Each record that follows should be repeated exactly, with no pictures carried over.

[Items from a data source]
=== Begin Enclosure ===

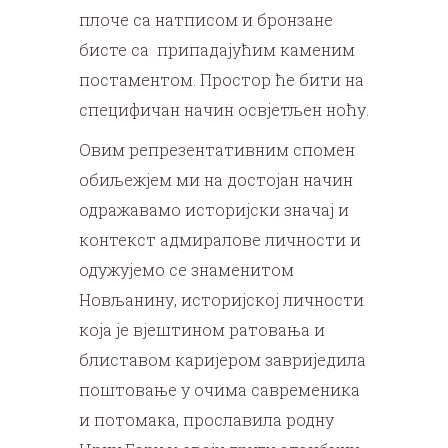
плоче са натписом и бронзане
бисте са припадајућим каменим
постаментом. Простор ће бити на
специфичан начин освјетљен ноћу.
Овим репрезентативним спомен
обиљежјем ми на достојан начин
одражавамо историјски значај и
контекст адмиралове личности и
одужујемо се знаменитом
Новљанину, историјској личности
која је вјештином ратовања и
блиставом каријером завриједила
поштовање у очима савременика
и потомака, прославила родну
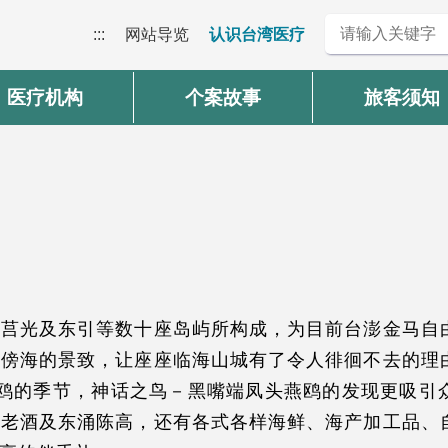
:::
网站导览
认识台湾医疗
医疗机构
个案故事
旅客须知
、莒光及东引等数十座岛屿所构成，为目前台澎金马自
山傍海的景致，让座座临海山城有了令人徘徊不去的理
燕鸥的季节，神话之鸟－黑嘴端凤头燕鸥的发现更吸引
祖老酒及东涌陈高，还有各式各样海鲜、海产加工品、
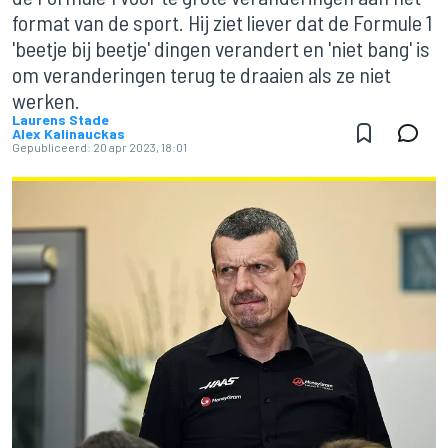
format van de sport. Hij ziet liever dat de Formule 1
'beetje bij beetje' dingen verandert en 'niet bang' is
om veranderingen terug te draaien als ze niet
werken.
Laurens Stade
Alex Kalinauckas
Gepubliceerd:
20 apr 2023, 18:01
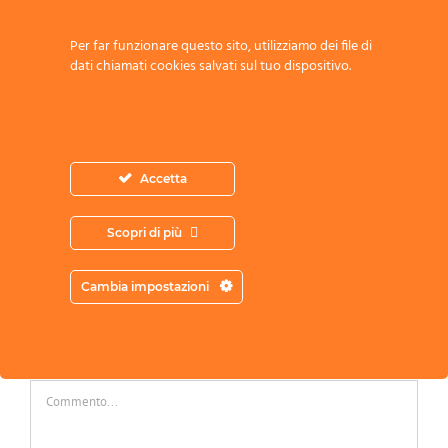
Share This Story, Choose Your Platform!
Per far funzionare questo sito, utilizziamo dei file di
dati chiamati cookies salvati sul tuo dispositivo.
Facebook
Twitter
Reddit
LinkedIn
WhatsApp
Tumblr
Pinterest
Vk
Email
Scritto da:
Accetta
Scopri di più
Cambia impostazioni
Scrivi un commento
Commento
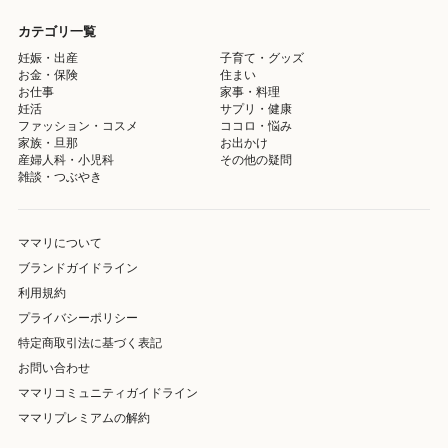
カテゴリ一覧
妊娠・出産
子育て・グッズ
お金・保険
住まい
お仕事
家事・料理
妊活
サプリ・健康
ファッション・コスメ
ココロ・悩み
家族・旦那
お出かけ
産婦人科・小児科
その他の疑問
雑談・つぶやき
ママリについて
ブランドガイドライン
利用規約
プライバシーポリシー
特定商取引法に基づく表記
お問い合わせ
ママリコミュニティガイドライン
ママリプレミアムの解約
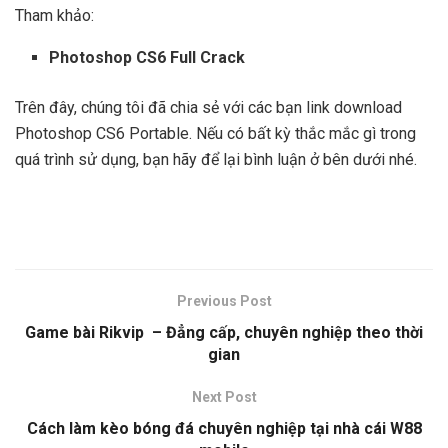
Tham khảo:
Photoshop CS6 Full Crack
Trên đây, chúng tôi đã chia sẻ với các bạn link download
Photoshop CS6 Portable. Nếu có bất kỳ thắc mắc gì trong
quá trình sử dụng, bạn hãy để lại bình luận ở bên dưới nhé.
Previous Post
Game bài Rikvip – Đẳng cấp, chuyên nghiệp theo thời
gian
Next Post
Cách làm kèo bóng đá chuyên nghiệp tại nhà cái W88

=== End Enclosure ===

Response for this exercise
плоче са натписом и бронзане
бисте са припадајућим каменим
постаментом. Простор ће бити на
специфичан начин освјетљен ноћу.
Овим репрезентативним спомен
обиљежјем ми на достојан начин
одражавамо историјски значај и
контекст адмиралове личности и
одужујемо се знаменитом
Новљанину, историјској личности
која је вјештином ратовања и
блиставом каријером завриједила
поштовање у очима савременика
и потомака, прославила родну
:::
网站导览
认识台湾医疗
医疗机构
个案故事
旅客须知
、莒光及东引等数十座岛屿所构成，为目前台澎金马自
山傍海的景致，让座座临海山城有了令人徘徊不去的理
燕鸥的季节，神话之鸟－黑嘴端凤头燕鸥的发现更吸引
祖老酒及东涌陈高，还有各式各样海鲜、海产加工品、
format van de sport. Hij ziet liever dat de Formule 1
'beetje bij beetje' dingen verandert en 'niet bang' is
om veranderingen terug te draaien als ze niet
werken.
Laurens Stade
Alex Kalinauckas
Gepubliceerd:
20 apr 2023, 18:01
Share This Story, Choose Your Platform!
Per far funzionare questo sito, utilizziamo dei file di
dati chiamati cookies salvati sul tuo dispositivo.
Facebook
Twitter
Reddit
LinkedIn
WhatsApp
Tumblr
Pinterest
Vk
Email
Scritto da:
Accetta
Scopri di più
Cambia impostazioni
Scrivi un commento
Commento
カテゴリ一覧
妊娠・出産
子育て・グッズ
お金・保険
住まい
お仕事
家事・料理
妊活
サプリ・健康
ファッション・コスメ
ココロ・悩み
家族・旦那
お出かけ
産婦人科・小児科
その他の疑問
雑談・つぶやき
ママリについて
ブランドガイドライン
利用規約
プライバシーポリシー
特定商取引法に基づく表記
お問い合わせ
ママリコミュニティガイドライン
ママリプレミアムの解約
Tham khảo:
Photoshop CS6 Full Crack
Trên đây, chúng tôi đã chia sẻ với các bạn link download
Photoshop CS6 Portable. Nếu có bất kỳ thắc mắc gì trong
quá trình sử dụng, bạn hãy để lại bình luận ở bên dưới nhé.
Previous Post
Game bài Rikvip – Đẳng cấp, chuyên nghiệp theo thời
gian
Next Post
Cách làm kèo bóng đá chuyên nghiệp tại nhà cái W88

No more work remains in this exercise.